- [EXERCISE AIM]: An exact transcription of every record is needed, leaving out the pictures.

======

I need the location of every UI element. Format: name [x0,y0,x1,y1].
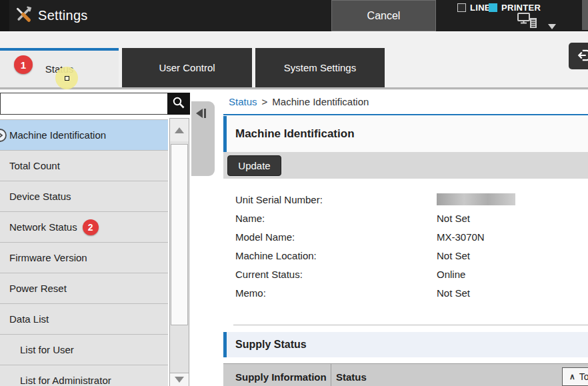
annotation-step-2-badge: 2 [83,219,99,235]
field-value: Online [437,269,465,280]
sidebar-collapse-handle[interactable] [191,101,215,176]
menu-item-label: Firmware Version [9,252,87,263]
sidebar-item-firmware-version[interactable]: Firmware Version [0,243,168,273]
supply-table-header: Supply Information Status [223,363,588,386]
scroll-down-button[interactable] [170,373,189,386]
sidebar-item-list-for-user[interactable]: List for User [0,335,168,365]
tab-row: Status User Control System Settings Admi… [0,32,588,90]
sidebar-item-data-list[interactable]: Data List [0,304,168,335]
tab-system-settings[interactable]: System Settings [255,48,385,87]
field-label: Memo: [235,287,266,299]
supply-information-column-header: Supply Information [223,364,331,386]
search-button[interactable] [167,93,190,115]
machine-identification-section-header: Machine Identification [223,116,588,152]
field-value: Not Set [437,250,470,261]
top-bar-edge [0,0,9,31]
sidebar-item-total-count[interactable]: Total Count [0,151,168,181]
field-label: Machine Location: [235,250,317,261]
breadcrumb-current: Machine Identification [272,96,369,107]
printer-indicator: PRINTER [489,3,541,13]
scroll-up-button[interactable] [170,119,189,141]
breadcrumb-status-link[interactable]: Status [229,96,257,107]
breadcrumb: Status > Machine Identification [229,96,369,107]
field-row-memo: Memo: Not Set [223,283,588,302]
menu-item-label: Total Count [9,160,60,171]
annotation-step-1-badge: 1 [14,55,33,74]
accent-rule [223,114,588,115]
printer-label: PRINTER [501,3,541,13]
settings-tools-icon [13,5,32,27]
menu-item-label: Power Reset [9,283,67,294]
scrollbar-thumb[interactable] [171,144,188,325]
sidebar-item-network-status[interactable]: Network Status 2 [0,212,168,243]
top-bar: Settings Cancel LINE PRINTER [0,0,588,31]
field-value: Not Set [437,213,470,224]
chevron-up-icon: ∧ [569,372,575,381]
tab-user-control[interactable]: User Control [122,48,252,87]
sidebar-item-device-status[interactable]: Device Status [0,181,168,212]
sidebar-item-list-for-administrator[interactable]: List for Administrator [0,365,168,386]
machine-info-fields: Unit Serial Number: Name: Not Set Model … [223,190,588,302]
arrow-down-icon [175,377,184,383]
app-brand: Settings [13,0,88,31]
field-row-unit-serial-number: Unit Serial Number: [223,190,588,209]
printer-monitor-icon [517,12,539,33]
field-label: Unit Serial Number: [235,194,323,205]
redacted-serial-number [437,193,515,205]
menu-item-label: Device Status [9,191,71,202]
selected-item-icon [0,128,7,145]
update-button[interactable]: Update [227,155,281,176]
line-label: LINE [470,3,491,13]
printer-lamp-icon [489,3,497,12]
menu-item-label: List for User [20,344,74,355]
sidebar-scrollbar[interactable] [169,118,189,386]
arrow-up-icon [175,127,184,133]
cursor-highlight-annotation [55,67,78,89]
menu-item-label: List for Administrator [20,375,111,386]
menu-item-label: Network Status [9,221,77,233]
cursor-icon [65,76,69,81]
field-value: MX-3070N [437,231,485,243]
section-title: Machine Identification [227,127,355,141]
status-column-header: Status [331,364,367,386]
search-input[interactable] [0,93,168,115]
printer-dropdown-caret-icon[interactable] [548,24,556,29]
supply-status-title: Supply Status [227,339,307,351]
login-arrow-icon [577,48,588,65]
to-top-button[interactable]: ∧ To Top [562,367,588,386]
admin-login-button[interactable]: Admin Login [569,43,588,69]
sidebar-item-machine-identification[interactable]: Machine Identification [0,120,168,151]
search-icon [172,96,185,111]
line-lamp-icon [457,3,466,12]
field-value: Not Set [437,287,470,299]
field-label: Current Status: [235,269,303,280]
sidebar-menu: Machine Identification Total Count Devic… [0,119,168,386]
main-content: Status > Machine Identification Machine … [223,90,588,386]
collapse-left-icon [196,109,206,118]
section-toolbar: Update [223,152,588,179]
field-label: Model Name: [235,231,295,243]
field-row-model-name: Model Name: MX-3070N [223,227,588,246]
field-label: Name: [235,213,265,224]
field-row-name: Name: Not Set [223,209,588,227]
menu-item-label: Data List [9,313,49,325]
sidebar-item-power-reset[interactable]: Power Reset [0,273,168,304]
breadcrumb-separator: > [262,96,268,107]
top-bar-right-edge [582,0,588,30]
field-row-current-status: Current Status: Online [223,265,588,283]
to-top-label: To Top [579,371,588,382]
tab-baseline [0,87,588,89]
cancel-button[interactable]: Cancel [331,0,436,31]
settings-screen: Settings Cancel LINE PRINTER Status User… [0,0,588,386]
menu-item-label: Machine Identification [9,129,106,141]
line-indicator: LINE [457,3,491,13]
field-row-machine-location: Machine Location: Not Set [223,246,588,265]
sidebar: Machine Identification Total Count Devic… [0,90,220,386]
section-divider [233,325,588,325]
app-title: Settings [38,8,88,23]
supply-status-section-header: Supply Status [223,332,588,357]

======

- [OUTPUT]:
I need the location of every UI element. Format: name [x0,y0,x1,y1].
annotation-step-2-badge: 2 [83,219,99,235]
field-value: Online [437,269,465,280]
sidebar-collapse-handle[interactable] [191,101,215,176]
menu-item-label: Firmware Version [9,252,87,263]
sidebar-item-firmware-version[interactable]: Firmware Version [0,243,168,273]
supply-table-header: Supply Information Status [223,363,588,386]
scroll-down-button[interactable] [170,373,189,386]
sidebar-item-list-for-user[interactable]: List for User [0,335,168,365]
tab-row: Status User Control System Settings Admi… [0,32,588,90]
sidebar-item-data-list[interactable]: Data List [0,304,168,335]
tab-system-settings[interactable]: System Settings [255,48,385,87]
field-label: Memo: [235,287,266,299]
supply-information-column-header: Supply Information [223,364,331,386]
search-button[interactable] [167,93,190,115]
machine-identification-section-header: Machine Identification [223,116,588,152]
field-value: Not Set [437,250,470,261]
top-bar-edge [0,0,9,31]
sidebar-item-total-count[interactable]: Total Count [0,151,168,181]
field-label: Machine Location: [235,250,317,261]
breadcrumb-current: Machine Identification [272,96,369,107]
printer-indicator: PRINTER [489,3,541,13]
scroll-up-button[interactable] [170,119,189,141]
breadcrumb-status-link[interactable]: Status [229,96,257,107]
breadcrumb: Status > Machine Identification [229,96,369,107]
field-row-memo: Memo: Not Set [223,283,588,302]
menu-item-label: Total Count [9,160,60,171]
annotation-step-1-badge: 1 [14,55,33,74]
accent-rule [223,114,588,115]
printer-label: PRINTER [501,3,541,13]
settings-tools-icon [13,5,32,27]
menu-item-label: Power Reset [9,283,67,294]
scrollbar-thumb[interactable] [171,144,188,325]
sidebar-item-network-status[interactable]: Network Status 2 [0,212,168,243]
top-bar: Settings Cancel LINE PRINTER [0,0,588,31]
field-value: Not Set [437,213,470,224]
chevron-up-icon: ∧ [569,372,575,381]
tab-user-control[interactable]: User Control [122,48,252,87]
sidebar-item-device-status[interactable]: Device Status [0,181,168,212]
sidebar-item-list-for-administrator[interactable]: List for Administrator [0,365,168,386]
machine-info-fields: Unit Serial Number: Name: Not Set Model … [223,190,588,302]
arrow-down-icon [175,377,184,383]
app-brand: Settings [13,0,88,31]
field-row-unit-serial-number: Unit Serial Number: [223,190,588,209]
printer-monitor-icon [517,12,539,33]
field-label: Unit Serial Number: [235,194,323,205]
redacted-serial-number [437,193,515,205]
menu-item-label: Device Status [9,191,71,202]
selected-item-icon [0,128,7,145]
update-button[interactable]: Update [227,155,281,176]
line-label: LINE [470,3,491,13]
printer-lamp-icon [489,3,497,12]
menu-item-label: List for User [20,344,74,355]
sidebar-scrollbar[interactable] [169,118,189,386]
arrow-up-icon [175,127,184,133]
cursor-highlight-annotation [55,67,78,89]
menu-item-label: List for Administrator [20,375,111,386]
menu-item-label: Network Status [9,221,77,233]
cursor-icon [65,76,69,81]
field-value: MX-3070N [437,231,485,243]
section-title: Machine Identification [227,127,355,141]
status-column-header: Status [331,364,367,386]
search-input[interactable] [0,93,168,115]
printer-dropdown-caret-icon[interactable] [548,24,556,29]
supply-status-title: Supply Status [227,339,307,351]
login-arrow-icon [577,48,588,65]
to-top-button[interactable]: ∧ To Top [562,367,588,386]
admin-login-button[interactable]: Admin Login [569,43,588,69]
sidebar-item-machine-identification[interactable]: Machine Identification [0,120,168,151]
search-icon [172,96,185,111]
line-lamp-icon [457,3,466,12]
field-value: Not Set [437,287,470,299]
field-label: Current Status: [235,269,303,280]
sidebar-menu: Machine Identification Total Count Devic… [0,119,168,386]
main-content: Status > Machine Identification Machine … [223,90,588,386]
collapse-left-icon [196,109,206,118]
section-toolbar: Update [223,152,588,179]
field-label: Model Name: [235,231,295,243]
field-row-model-name: Model Name: MX-3070N [223,227,588,246]
field-label: Name: [235,213,265,224]
field-row-name: Name: Not Set [223,209,588,227]
menu-item-label: Data List [9,313,49,325]
sidebar-item-power-reset[interactable]: Power Reset [0,273,168,304]
breadcrumb-separator: > [262,96,268,107]
top-bar-right-edge [582,0,588,30]
field-row-current-status: Current Status: Online [223,265,588,283]
to-top-label: To Top [579,371,588,382]
tab-baseline [0,87,588,89]
cancel-button[interactable]: Cancel [331,0,436,31]
settings-screen: Settings Cancel LINE PRINTER Status User… [0,0,588,386]
menu-item-label: Machine Identification [9,129,106,141]
line-indicator: LINE [457,3,491,13]
field-row-machine-location: Machine Location: Not Set [223,246,588,265]
sidebar: Machine Identification Total Count Devic… [0,90,220,386]
section-divider [233,325,588,325]
app-title: Settings [38,8,88,23]
supply-status-section-header: Supply Status [223,332,588,357]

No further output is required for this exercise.